[Records shown]
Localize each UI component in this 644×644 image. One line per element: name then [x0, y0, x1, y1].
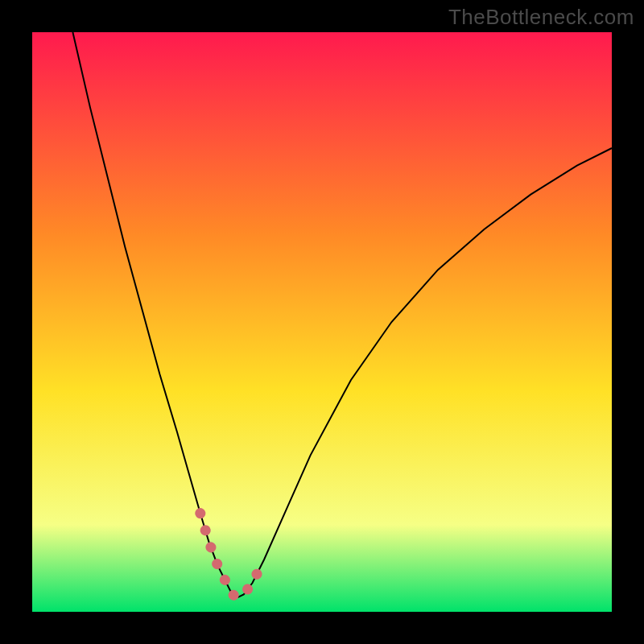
watermark-text: TheBottleneck.com — [448, 5, 634, 30]
chart-svg — [32, 32, 612, 612]
series-curve — [72, 32, 612, 597]
series-highlight — [200, 514, 264, 597]
plot-area — [32, 32, 612, 612]
chart-frame: TheBottleneck.com — [0, 0, 644, 644]
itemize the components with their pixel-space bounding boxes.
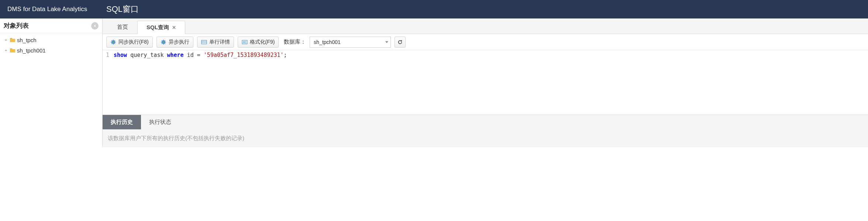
expander-icon[interactable]: + [4, 48, 8, 52]
sql-text: ; [284, 52, 287, 58]
toolbar: 同步执行(F8) 异步执行 单行详情 格式化(F9) 数据库： sh_tpch0… [103, 34, 868, 50]
page-title: SQL窗口 [103, 4, 142, 15]
expander-icon[interactable]: + [4, 38, 8, 42]
tree-item-sh-tpch001[interactable]: + sh_tpch001 [0, 45, 102, 55]
chevron-left-icon [93, 24, 97, 28]
info-bar: 该数据库用户下所有的执行历史(不包括执行失败的记录) [103, 129, 868, 147]
refresh-icon [397, 40, 403, 45]
sidebar: 对象列表 + sh_tpch + sh_tpch001 [0, 18, 103, 147]
tab-label: SQL查询 [147, 24, 169, 31]
database-select[interactable]: sh_tpch001 [310, 37, 391, 48]
tree-item-label: sh_tpch001 [17, 47, 46, 54]
tab-exec-history[interactable]: 执行历史 [103, 115, 141, 129]
folder-icon [10, 37, 16, 42]
sidebar-header: 对象列表 [0, 18, 102, 33]
gear-run-icon [161, 39, 166, 45]
button-label: 同步执行(F8) [118, 39, 149, 45]
button-label: 异步执行 [169, 39, 189, 45]
database-label: 数据库： [284, 38, 306, 45]
tree-item-sh-tpch[interactable]: + sh_tpch [0, 35, 102, 45]
close-icon[interactable]: ✕ [172, 25, 176, 30]
database-selected-value: sh_tpch001 [314, 39, 340, 45]
info-text: 该数据库用户下所有的执行历史(不包括执行失败的记录) [108, 135, 244, 142]
refresh-button[interactable] [395, 37, 406, 48]
tab-label: 执行状态 [149, 119, 171, 126]
sql-text: query_task [127, 52, 167, 58]
brand-label: DMS for Data Lake Analytics [0, 6, 103, 13]
row-detail-icon [201, 39, 207, 45]
tree-item-label: sh_tpch [17, 37, 37, 43]
sql-text: id = [184, 52, 204, 58]
chevron-down-icon [385, 41, 388, 43]
app-header: DMS for Data Lake Analytics SQL窗口 [0, 0, 868, 18]
sidebar-collapse-button[interactable] [91, 22, 99, 30]
gear-run-icon [110, 39, 116, 45]
row-detail-button[interactable]: 单行详情 [197, 37, 234, 48]
tab-label: 执行历史 [111, 119, 133, 126]
sql-keyword: show [114, 52, 127, 58]
sidebar-title: 对象列表 [4, 21, 29, 30]
result-tabs: 执行历史 执行状态 [103, 115, 868, 129]
sql-editor[interactable]: 1 show query_task where id = '59a05af7_1… [103, 50, 868, 115]
object-tree: + sh_tpch + sh_tpch001 [0, 33, 102, 57]
code-area[interactable]: show query_task where id = '59a05af7_153… [111, 50, 868, 115]
main-panel: 首页 SQL查询 ✕ 同步执行(F8) 异步执行 单行详情 格式化(F [103, 18, 868, 147]
sync-exec-button[interactable]: 同步执行(F8) [106, 37, 153, 48]
tab-label: 首页 [117, 24, 128, 31]
folder-icon [10, 48, 16, 53]
button-label: 单行详情 [209, 39, 230, 45]
tab-exec-status[interactable]: 执行状态 [141, 115, 179, 129]
format-icon [242, 39, 248, 45]
async-exec-button[interactable]: 异步执行 [156, 37, 193, 48]
tabs-row: 首页 SQL查询 ✕ [103, 18, 868, 34]
tab-home[interactable]: 首页 [108, 20, 137, 34]
line-gutter: 1 [103, 50, 111, 115]
line-number: 1 [103, 52, 109, 58]
sql-string: '59a05af7_1531893489231' [204, 52, 284, 58]
format-button[interactable]: 格式化(F9) [238, 37, 279, 48]
sql-keyword: where [167, 52, 184, 58]
button-label: 格式化(F9) [250, 39, 275, 45]
svg-rect-2 [202, 40, 207, 44]
tab-sql-query[interactable]: SQL查询 ✕ [137, 21, 185, 34]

[What you have to do] For every line of the records that has the word "SQL窗口" in it, make a copy.

[Worked solution]
page-title: SQL窗口 [103, 4, 142, 15]
app-header: DMS for Data Lake Analytics SQL窗口 [0, 0, 868, 18]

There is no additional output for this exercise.